After losing the original case in the High Court and losing the appeal in the Court of Appeal, SIC has now headed to the Supreme Court, praying it to pronounce that the Court of Appeal breached the rule of natural justice without giving the appellant [SIC Insurance] a hearing.

At a press conference, yesterday, however, Group Managing Director of CDH Financial Holdings, Emmanuel Adu-Sarkodee, noted that with the case now sent to the Supreme Court by SIC Insurance, Ivory Finance is absolutely confident in its case.

“We do not want to be prejudiced or found in contempt by our comments but we believe in our story and the fact of the case that there is nothing to be worried about. It is just a genuine business transaction and there is no fraud and collusion in the system,” he said.

rtThe facts of the case are that on April 10, 2013, Italconstruct International, a construction firm, secured a credit facility of GH¢14million from Ivory Finance, which is now known as CDH Savings and Loans, with SIC as its guarantor.

The loan was payable in six months at a rate of 5.5percent per month, with an additional agreed penal interest rate of 8percent per month on any outstanding amount, until the credit had been totally repaid. But Italconstruct defaulted, thereby saddling its guarantor – SIC – with the debt, which has since been piling up.

In 2014, the parties agreed to a consent judgment to settle the matter out of court, with SIC’s former Managing Director, Doris Awo Nkani, signing for her side.

After she was asked to proceed on leave in January 2015, however, lawyers of SIC filed a suit at an Accra high court that the consent judgment be set aside, on the grounds of fraud, conspiracy, and collusion among all defendants – Ivory Finance, Italconstruct, and SIC’s former MD, Doris Nkani.
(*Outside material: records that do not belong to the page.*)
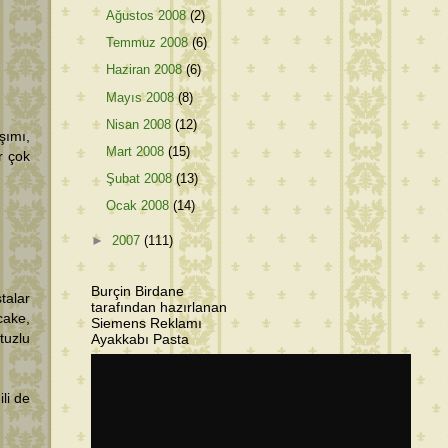
Ağustos 2008
(2)
Temmuz 2008
(6)
Haziran 2008
(6)
Mayıs 2008
(8)
Nisan 2008
(12)
şımı,
Mart 2008
(15)
r çok
Şubat 2008
(13)
Ocak 2008
(14)
►
2007
(111)
Burçin Birdane
alar
tarafından hazırlanan
cake,
Siemens Reklamı
tuzlu
Ayakkabı Pasta
li de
But SIC’s case was thrown out by the High Court, and so it proceeded to the Court of Appeal, which ruled that SIC’s actions were “frivolous, vexatious,” and abuse of the court’s process, slapping the company with a fine of GH¢15,000.
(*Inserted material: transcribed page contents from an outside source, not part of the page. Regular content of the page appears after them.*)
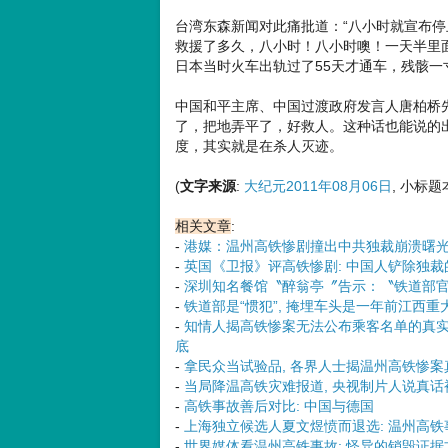
台湾东森新闻对此痛批道：“八小时就宣布
救援了多久，八小时！八小时噢！一天半里
日本当时火车出轨过了55天才通车，残骸一
中国和平主席、中国过渡政府发言人唐柏桥
了，把地弄平了，好救人。这种话也能说的
度，其实就是在杀人灭迹。
(
文字来源
:
大纪元2011年08月06日
, 小标
相关文章
:
-
港媒：温州高铁惨剧撞出中共独裁崩溃曙
-
英国《卫报》评高铁惨剧: 中国人铲除独
-
深圳知名餐馆〝醉翁亭〞告示：〝铁道部官
-
铁道部是“惯犯”, 掩埋车头是一年前江西
-
知情人揭高铁惨案无法公布乘客名单的真实原
底
-
拿民众当试验品, 各界人士揭温州高铁惨案
-
当局降温高铁灾难报道, 央视制片人说真话
-
高铁事故善后对比: 中国与德国
-
上海独立候选人夏文煜愤而退选: 温州高铁
-
世界媒体看温州高铁事故: 怪异的销毁证据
SIC Insurance Company issued a six-month tenor guarantee bond, valued at GH¢19.3 million which allowed Italconstruct International, which had won a government bid to construct some housing units in parts of the country, to secure a credit line from Ivory Finance Company Ltd.

But due to payment delays on the part of government, Italconstruct could not make good its commitments to Ivory Finance, leading to a long-drawn battle in the courts.

On September 30, 2013, Ivory Finance sent a demand notice to the loan defaulter and the guarantor, requesting that they pay the debt, which at the time was estimated at an odd GH¢18.96 million.

Last year, an Accra High Court ordered SIC to pay off the initial loan with interest and since then SIC has paid a little over GH¢19.3million to Ivory Finance Company, being the face value of the credit guarantee bond issued by SIC.

The rest of the amount, which now runs in excess of GH¢500million, according Ivory Finance, has since become a bone of contention in the law courts among the parties.

Now, the Supreme Court is set to hear the case after SIC has exhausted all of its moves in the High and Appeal courts.